[Task] When you have read the listing, copy all of it without any change.

++++++++++++++++++++

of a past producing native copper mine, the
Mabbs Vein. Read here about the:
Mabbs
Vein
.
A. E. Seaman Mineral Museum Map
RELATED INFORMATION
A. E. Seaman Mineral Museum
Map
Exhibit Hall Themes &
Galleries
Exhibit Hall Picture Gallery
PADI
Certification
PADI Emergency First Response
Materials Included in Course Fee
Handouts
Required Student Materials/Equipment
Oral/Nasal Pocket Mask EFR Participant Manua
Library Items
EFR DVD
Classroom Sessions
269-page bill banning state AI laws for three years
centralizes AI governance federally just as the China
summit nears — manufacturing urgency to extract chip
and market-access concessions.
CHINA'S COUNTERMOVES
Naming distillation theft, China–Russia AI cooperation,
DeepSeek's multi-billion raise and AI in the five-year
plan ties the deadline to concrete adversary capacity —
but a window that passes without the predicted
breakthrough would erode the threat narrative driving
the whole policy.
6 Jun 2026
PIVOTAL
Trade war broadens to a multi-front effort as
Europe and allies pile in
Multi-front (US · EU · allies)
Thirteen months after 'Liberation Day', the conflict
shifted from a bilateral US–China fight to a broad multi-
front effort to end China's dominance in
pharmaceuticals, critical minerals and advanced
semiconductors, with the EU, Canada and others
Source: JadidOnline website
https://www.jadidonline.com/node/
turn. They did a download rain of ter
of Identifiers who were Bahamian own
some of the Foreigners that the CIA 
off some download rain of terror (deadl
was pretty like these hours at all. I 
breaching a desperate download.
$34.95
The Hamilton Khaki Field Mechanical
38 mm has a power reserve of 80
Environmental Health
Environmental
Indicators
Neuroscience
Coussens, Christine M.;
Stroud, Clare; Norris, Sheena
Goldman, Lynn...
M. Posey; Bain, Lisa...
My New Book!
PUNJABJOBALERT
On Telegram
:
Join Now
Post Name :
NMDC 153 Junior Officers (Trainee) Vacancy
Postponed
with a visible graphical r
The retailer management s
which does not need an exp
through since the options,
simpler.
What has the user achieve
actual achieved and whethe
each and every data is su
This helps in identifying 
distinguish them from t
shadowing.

++++++++++++++++++++

[Solution to the exercise]
of a past producing native copper mine, the
Mabbs Vein. Read here about the:
Mabbs
Vein
.
A. E. Seaman Mineral Museum Map
RELATED INFORMATION
A. E. Seaman Mineral Museum
Map
Exhibit Hall Themes &
Galleries
Exhibit Hall Picture Gallery
PADI
Certification
PADI Emergency First Response
Materials Included in Course Fee
Handouts
Required Student Materials/Equipment
Oral/Nasal Pocket Mask EFR Participant Manua
Library Items
EFR DVD
Classroom Sessions
269-page bill banning state AI laws for three years
centralizes AI governance federally just as the China
summit nears — manufacturing urgency to extract chip
and market-access concessions.
CHINA'S COUNTERMOVES
Naming distillation theft, China–Russia AI cooperation,
DeepSeek's multi-billion raise and AI in the five-year
plan ties the deadline to concrete adversary capacity —
but a window that passes without the predicted
breakthrough would erode the threat narrative driving
the whole policy.
6 Jun 2026
PIVOTAL
Trade war broadens to a multi-front effort as
Europe and allies pile in
Multi-front (US · EU · allies)
Thirteen months after 'Liberation Day', the conflict
shifted from a bilateral US–China fight to a broad multi-
front effort to end China's dominance in
pharmaceuticals, critical minerals and advanced
semiconductors, with the EU, Canada and others
Source: JadidOnline website
https://www.jadidonline.com/node/
turn. They did a download rain of ter
of Identifiers who were Bahamian own
some of the Foreigners that the CIA 
off some download rain of terror (deadl
was pretty like these hours at all. I 
breaching a desperate download.
$34.95
The Hamilton Khaki Field Mechanical
38 mm has a power reserve of 80
Environmental Health
Environmental
Indicators
Neuroscience
Coussens, Christine M.;
Stroud, Clare; Norris, Sheena
Goldman, Lynn...
M. Posey; Bain, Lisa...
My New Book!
PUNJABJOBALERT
On Telegram
:
Join Now
Post Name :
NMDC 153 Junior Officers (Trainee) Vacancy
Postponed
with a visible graphical r
The retailer management s
which does not need an exp
through since the options,
simpler.
What has the user achieve
actual achieved and whethe
each and every data is su
This helps in identifying 
distinguish them from t
shadowing.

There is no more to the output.